Die Sigma Cine-Serie umfasst acht Festbrennweiten: 20mm, 24mm, 28mm, 35mm, 50mm, 85mm, 105mm und 135mm, alle mit T1.5-Lichtstärke. Das Gehäuse aus eloxiertem Aluminium wiegt zwischen 1.430g (20mm) und 1.950g (135mm). Die Objektive verfügen über 0,8er-Zahnkränze (Gear Rings) für Follow Focus-Systeme an Fokus- und Irisring. Der Naheinstellbereich reicht von 24cm (135mm) bis 28cm (20mm). Die LDS-Technologie (Luminous Data System) überträgt Metadaten wie Brennweite, Blende und Fokusdistanz digital an kompatible Kameras.

Geschichte & Entwicklung

Sigma präsentierte die Cine-Serie 2016 als Antwort auf die wachsende Nachfrage nach bezahlbaren Cinema-Objektiven jenseits der etablierten Zeiss- und Cooke-Systeme. Die Entwicklung basierte auf der 2012 eingeführten Art-Linie, deren optisches Design für Kinoanwendungen adaptiert wurde. 2018 folgte die Erweiterung um die längeren Brennweiten 105mm und 135mm. Anders als andere Hersteller setzte Sigma von Beginn an auf die Vollformat-Abdeckung statt auf Super35-Sensoren.

Praxiseinsatz im Film

Die Sigma Cine-Objektive etablierten sich in Budget-bewussten Produktionen und Independent-Filmen. Kameraleute schätzen die einheitliche Farbwiedergabe und das charakteristische Bokeh der 11-Lamellen-Blende. Der 0,8er-Zahnkranz ermöglicht präzise Fokusziehung mit Standard-Follow-Focus-Systemen. Die Serie eignet sich für Produktionen mit RED-, ARRI Alexa- und Sony FX-Kameras. Typische Workflows umfassen Handheld-Drehs und Gimbal-Einsätze, wo das moderate Gewicht vorteilhaft ist.

Vergleich & Alternativen

Sigma Cine konkurriert mit Canon CN-E, Sony FE PZ und Rokinon Xeen-Objektiven im mittleren Preissegment.
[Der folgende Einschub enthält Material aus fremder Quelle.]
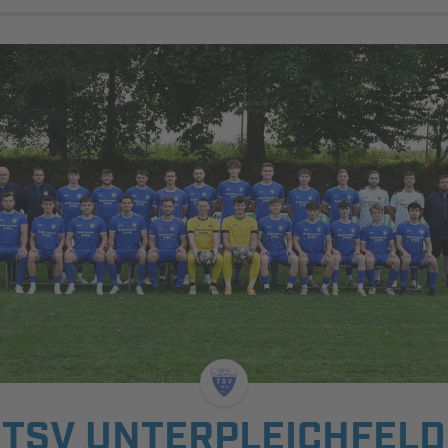
TSV UNTERPLEICHFELD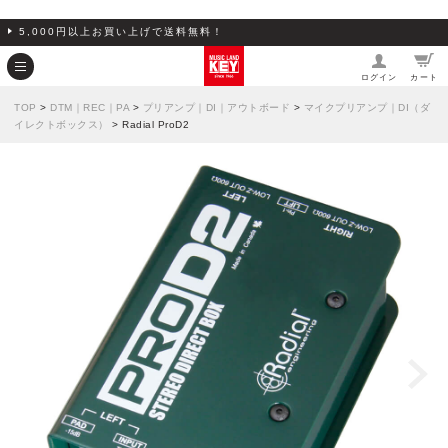
5,000円以上お買い上げで送料無料！
ログイン
カート
TOP
>
DTM｜REC｜PA
>
プリアンプ｜DI｜アウトボード
>
マイクプリアンプ｜DI（ダ
イレクトボックス）
> Radial ProD2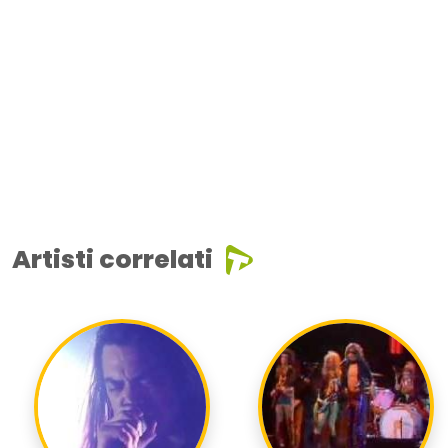
Artisti correlati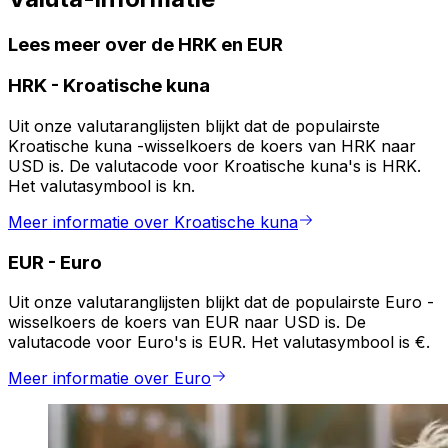
Lees meer over de HRK en EUR
HRK
-
Kroatische kuna
Uit onze valutaranglijsten blijkt dat de populairste
Kroatische kuna -wisselkoers de koers van HRK naar
USD is. De valutacode voor Kroatische kuna's is HRK.
Het valutasymbool is kn.
Meer informatie over Kroatische kuna
EUR
-
Euro
Uit onze valutaranglijsten blijkt dat de populairste Euro -
wisselkoers de koers van EUR naar USD is. De
valutacode voor Euro's is EUR. Het valutasymbool is €.
Meer informatie over Euro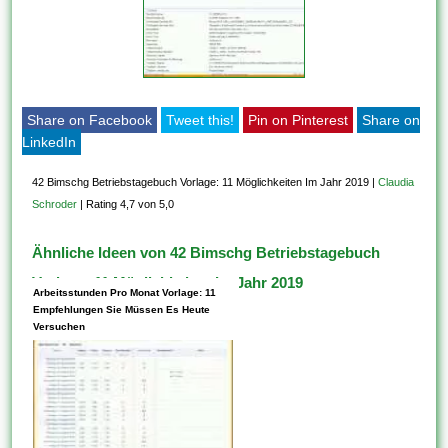
Share on Facebook
Tweet this!
Pin on Pinterest
Share on
LinkedIn
42 Bimschg Betriebstagebuch Vorlage: 11 Möglichkeiten Im Jahr 2019
|
Claudia
Schroder
|
Rating 4,7 von 5,0
Ähnliche Ideen von 42 Bimschg Betriebstagebuch
Vorlage: 11 Möglichkeiten Im Jahr 2019
Arbeitsstunden Pro Monat Vorlage: 11
Empfehlungen Sie Müssen Es Heute
Versuchen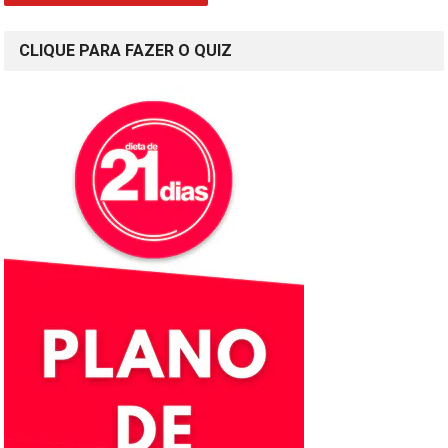
CLIQUE PARA FAZER O QUIZ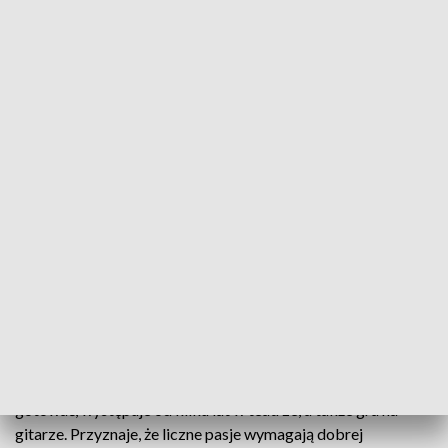
Marta Wala w utworze „Razem zestarzejmy się”, rep. Karolina Kozak. Zobacz
występ
Młoda artystka ma wiele pasji, ale najbardziej lubi
śpiewać. Dziś dla widzów naszego porannego
programu przygotowała piosenkę "Razem
zestarzejmy się" z repertuaru Karoliny Kozak.
Marta Wala śpiewa od 6 lat, ale zainteresowań ma wiele. Lubi
gotować, występuje od kilku lat w teatrze, a także gra na
gitarze. Przyznaje, że liczne pasje wymagają dobrej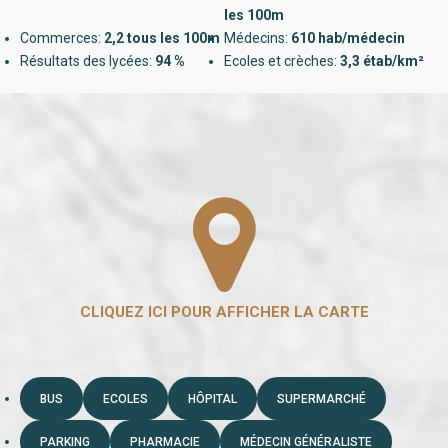
les 100m
Commerces:
2,2 tous les 100m
Médecins:
610 hab/médecin
Résultats des lycées:
94 %
Ecoles et crèches:
3,3 étab/km²
BUS
ECOLES
HÔPITAL
SUPERMARCHÉ
PARKING
PHARMACIE
MÉDECIN GÉNÉRALISTE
Gegenüber Zeiss CP.3 oder Cooke S7/i bieten sie deutlich geringere Anschaffungskosten bei vergleichbarer Bildqualität. Die mechanische Verarbeitung erreicht nicht das Niveau von ARRI/Zeiss Master Primes, übertrifft jedoch adaptierte Fotoobjektive erheblich. Für High-End-Produktionen greifen Cinematographer weiterhin zu etablierten Cinema-Marken, während Sigma Cine den Zugang zu professionellen Cine-Objektiven demokratisiert.